TASK BRIEF. Note each line of the entries that includes "tích". Then copy those lines.

INFORMATION SHOWN.
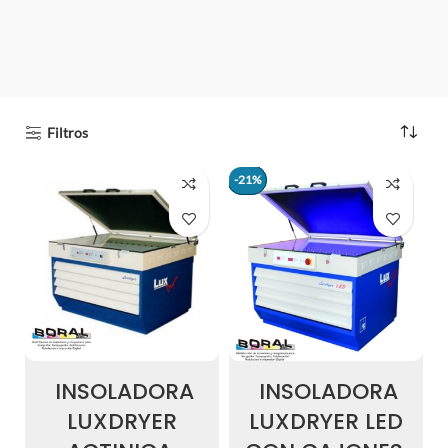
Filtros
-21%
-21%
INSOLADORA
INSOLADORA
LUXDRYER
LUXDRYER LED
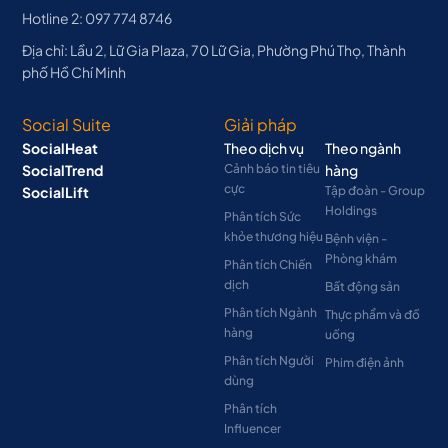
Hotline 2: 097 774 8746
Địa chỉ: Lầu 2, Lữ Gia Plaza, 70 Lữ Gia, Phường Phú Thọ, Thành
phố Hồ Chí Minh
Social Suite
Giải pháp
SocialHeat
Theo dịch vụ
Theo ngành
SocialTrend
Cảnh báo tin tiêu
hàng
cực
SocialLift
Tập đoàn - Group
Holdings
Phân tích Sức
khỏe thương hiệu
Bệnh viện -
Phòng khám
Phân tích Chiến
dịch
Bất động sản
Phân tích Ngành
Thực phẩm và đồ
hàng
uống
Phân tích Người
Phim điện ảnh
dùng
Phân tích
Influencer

TASK RESULT.
Phân tích Sức
Phân tích Chiến
Phân tích Ngành
Phân tích Người
Phân tích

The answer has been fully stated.